## Task brief
Transcribe the data exactly, omitting whatever pictures it holds.

= = =

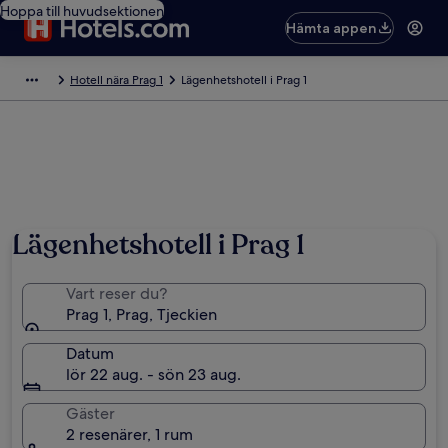
Hoppa till huvudsektionen
Hämta appen
Hotell nära Prag 1
Lägenhetshotell i Prag 1
Foto av Paige Spee
Lägenhetshotell i Prag 1
Vart reser du?
Prag 1, Prag, Tjeckien
Datum
lör 22 aug. - sön 23 aug.
Gäster
2 resenärer, 1 rum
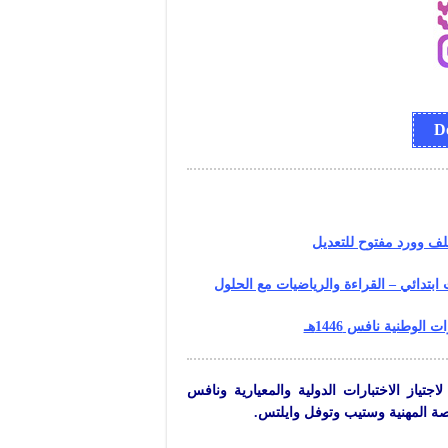
ف وورد مفتوح للتعديل
 ابتدائي – القراءة والرياضيات مع الحلول
الوطنية نافس 1446هـ
ياز الاختبارات الدولية والمعيارية ونافس
صة المهنية وستيب وتوفل وايلتس.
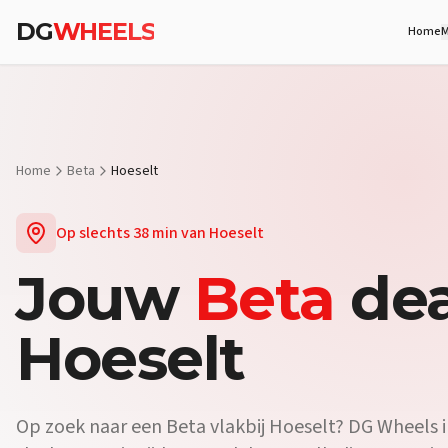
DG
WHEELS
Home
M
Home
Beta
Hoeselt
Op slechts
38 min
van
Hoeselt
Jouw
Beta
dea
Hoeselt
Op zoek naar een
Beta
vlakbij
Hoeselt
? DG Wheels i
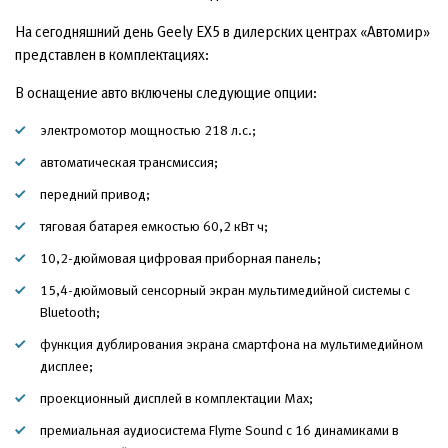
На сегодняшний день Geely EX5 в дилерских центрах «Автомир»
представлен в комплектациях:
В оснащение авто включены следующие опции:
электромотор мощностью 218 л.с.;
автоматическая трансмиссия;
передний привод;
тяговая батарея емкостью 60,2 кВт ч;
10,2-дюймовая цифровая приборная панель;
15,4-дюймовый сенсорный экран мультимедийной системы с
Bluetooth;
функция дублирования экрана смартфона на мультимедийном
дисплее;
проекционный дисплей в комплектации Max;
премиальная аудиосистема Flyme Sound с 16 динамиками в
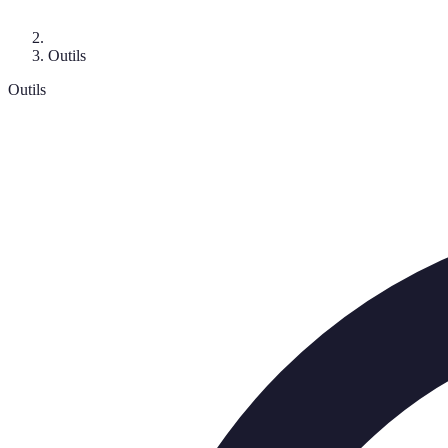
Outils
Outils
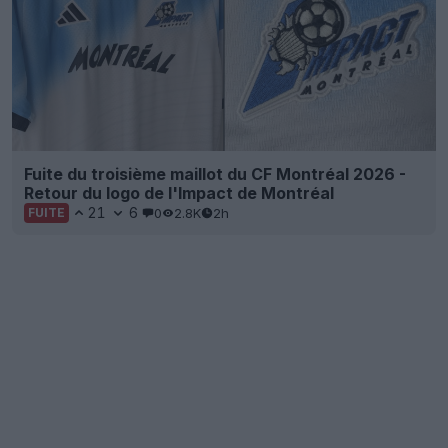
Fuite du troisième maillot du CF Montréal 2026 -
Retour du logo de l'Impact de Montréal
21
6
0
2.8K
2h
FUITE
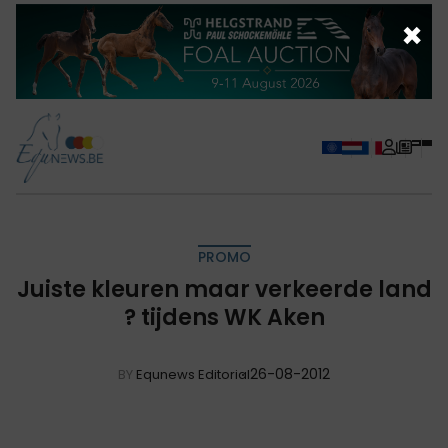
×
PROMO
Juiste kleuren maar verkeerde land
? tijdens WK Aken
26-08-2012
BY
Equnews Editorial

= = =

## Result for this exercise
Hoppa till huvudsektionen
Hämta appen
Hotell nära Prag 1
Lägenhetshotell i Prag 1
Foto av Paige Spee
Lägenhetshotell i Prag 1
Vart reser du?
Prag 1, Prag, Tjeckien
Datum
lör 22 aug. - sön 23 aug.
Gäster
2 resenärer, 1 rum
ف وورد مفتوح للتعديل
 ابتدائي – القراءة والرياضيات مع الحلول
الوطنية نافس 1446هـ
ياز الاختبارات الدولية والمعيارية ونافس
صة المهنية وستيب وتوفل وايلتس.
DG
WHEELS
Home
M
Home
Beta
Hoeselt
Op slechts
38 min
van
Hoeselt
Jouw
Beta
dea
Hoeselt
Op zoek naar een
Beta
vlakbij
Hoeselt
? DG Wheels i
На сегодняшний день Geely EX5 в дилерских центрах «Автомир»
представлен в комплектациях:
В оснащение авто включены следующие опции:
электромотор мощностью 218 л.с.;
автоматическая трансмиссия;
передний привод;
тяговая батарея емкостью 60,2 кВт ч;
10,2-дюймовая цифровая приборная панель;
15,4-дюймовый сенсорный экран мультимедийной системы с
Bluetooth;
функция дублирования экрана смартфона на мультимедийном
дисплее;
проекционный дисплей в комплектации Max;
премиальная аудиосистема Flyme Sound с 16 динамиками в
Outils
Outils
Fuite du troisième maillot du CF Montréal 2026 -
Retour du logo de l'Impact de Montréal
21
6
0
2.8K
2h
FUITE
×
PROMO
Juiste kleuren maar verkeerde land
? tijdens WK Aken
26-08-2012
BY
Equnews Editorial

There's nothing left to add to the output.